**Records provided:**
_ _ _ _ _ _ _

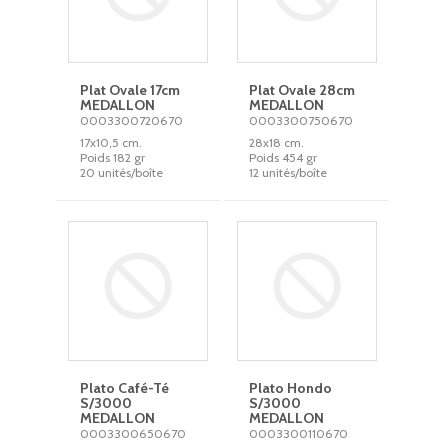
Plat Ovale 17cm
Plat Ovale 28cm
MEDALLON
MEDALLON
0003300720670
0003300750670
17x10,5 cm.
28x18 cm.
Poids 182 gr
Poids 454 gr
20 unités/boîte
12 unités/boîte
Plato Café-Té
Plato Hondo
S/3000
S/3000
MEDALLON
MEDALLON
0003300650670
0003300110670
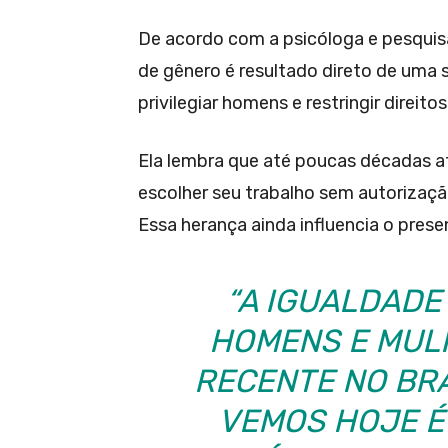
De acordo com a psicóloga e pesqui
de gênero é resultado direto de uma 
privilegiar homens e restringir direito
Ela lembra que até poucas décadas a
escolher seu trabalho sem autorizaçã
Essa herança ainda influencia o prese
“A IGUALDADE
HOMENS E MUL
RECENTE NO BRA
VEMOS HOJE É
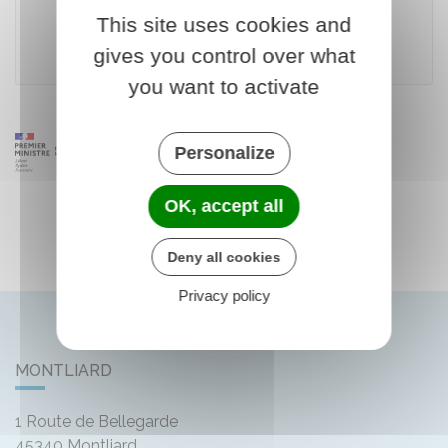
Télécharger le formulaire (256.9 KB)
This site uses cookies and
gives you control over what
Caisse centrale de la mutualité sociale agricole (MSA)
you want to activate
Personalize
OK, accept all
Deny all cookies
Privacy policy
MONTLIARD
1 Route de Bellegarde
45340
Montliard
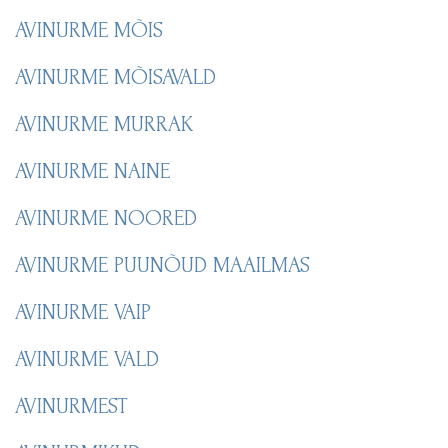
AVINURME MÕIS
AVINURME MÕISAVALD
AVINURME MURRAK
AVINURME NAINE
AVINURME NOORED
AVINURME PUUNÕUD MAAILMAS
AVINURME VAIP
AVINURME VALD
AVINURMEST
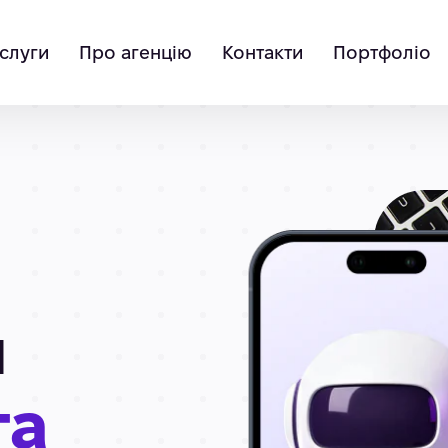
слуги
Про агенцію
Контакти
Портфоліо
я
га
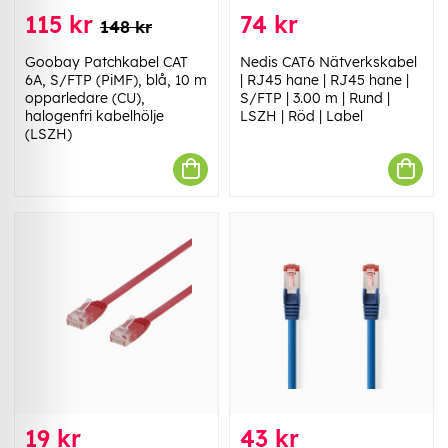
115 kr
74 kr
148 kr
Goobay Patchkabel CAT
Nedis CAT6 Nätverkskabel
6A, S/FTP (PiMF), blå, 10 m
| RJ45 hane | RJ45 hane |
opparledare (CU),
S/FTP | 3.00 m | Rund |
halogenfri kabelhölje
LSZH | Röd | Label
(LSZH)
19 kr
43 kr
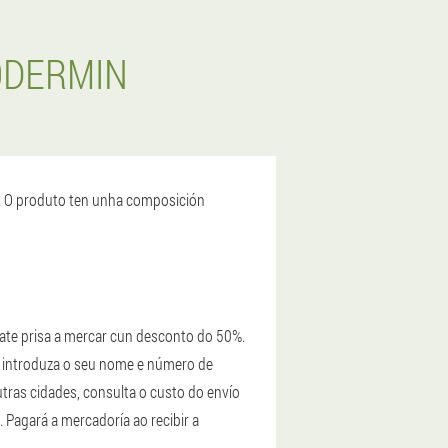
ODERMIN
s. O produto ten unha composición
Date prisa a mercar cun desconto do 50%.
o, introduza o seu nome e número de
utras cidades, consulta o custo do envío
 Pagará a mercadoría ao recibir a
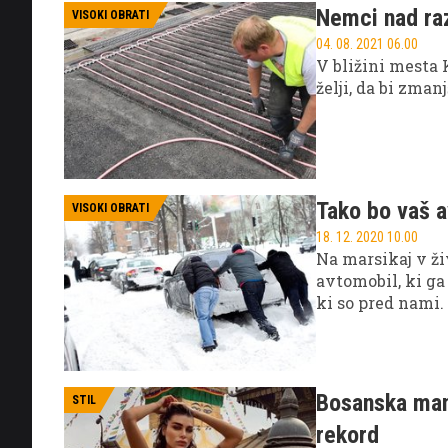
Nemci nad raz
VISOKI OBRATI
04. 08. 2021 06.00
V bližini mesta 
želji, da bi zman
Tako bo vaš a
VISOKI OBRATI
18. 12. 2020 10.00
Na marsikaj v ži
avtomobil, ki ga
ki so pred nami.
pripravite na z
Bosanska mane
STIL
rekord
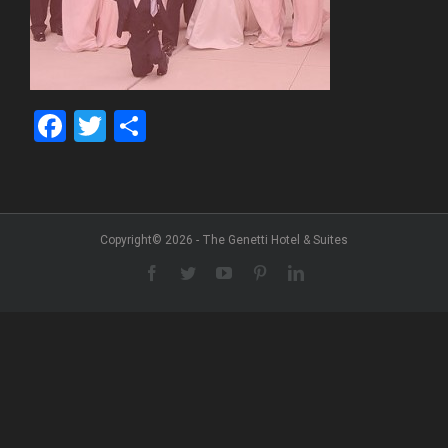
Facebook
Twitter
Share
Copyright© 2026 - The Genetti Hotel & Suites
Facebook
Twitter
YouTube
Pinterest
LinkedIn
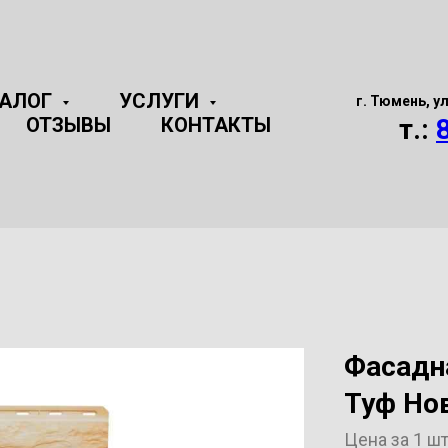
ТАЛОГ
УСЛУГИ
г. Тюмень, у
ОТЗЫВЫ
КОНТАКТЫ
т.:
Фасадн
Туф Но
Цена за 1 ш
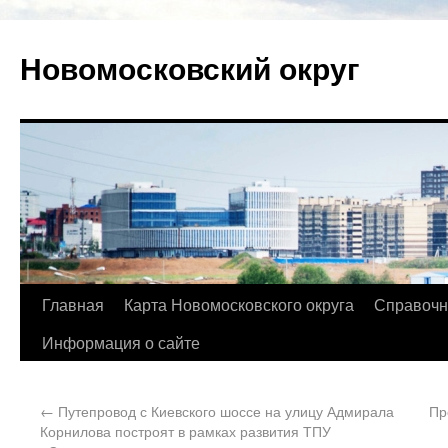
Новомосковский округ
Главная
Карта Новомосковского округа
Справочн
Информация о сайте
←
Путепровод с Киевского шоссе на улицу Адмирала
Пр
Корнилова построят в рамках развития ТПУ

_ _ _ _ _ _ _

**Work task:** Above are records with pictures. Reproduce exactly only the lines from the line with "Plat Ovale 28cm" through the line with "AVINURME VAIP", both ends included, and leave the pictures out.

**Task result:**
Plat Ovale 28cm
MEDALLON
MEDALLON
0003300720670
0003300750670
17x10,5 cm.
28x18 cm.
Poids 182 gr
Poids 454 gr
20 unités/boîte
12 unités/boîte
Plato Café-Té
Plato Hondo
S/3000
S/3000
MEDALLON
MEDALLON
0003300650670
0003300110670
De acordo com a psicóloga e pesqui
de gênero é resultado direto de uma 
privilegiar homens e restringir direito
Ela lembra que até poucas décadas a
escolher seu trabalho sem autorizaçã
Essa herança ainda influencia o prese
“A IGUALDADE
HOMENS E MUL
RECENTE NO BRA
VEMOS HOJE É
Télécharger le formulaire (256.9 KB)
This site uses cookies and
gives you control over what
Caisse centrale de la mutualité sociale agricole (MSA)
you want to activate
Personalize
OK, accept all
Deny all cookies
Privacy policy
MONTLIARD
1 Route de Bellegarde
45340
Montliard
AVINURME MÕIS
AVINURME MÕISAVALD
AVINURME MURRAK
AVINURME NAINE
AVINURME NOORED
AVINURME PUUNÕUD MAAILMAS
AVINURME VAIP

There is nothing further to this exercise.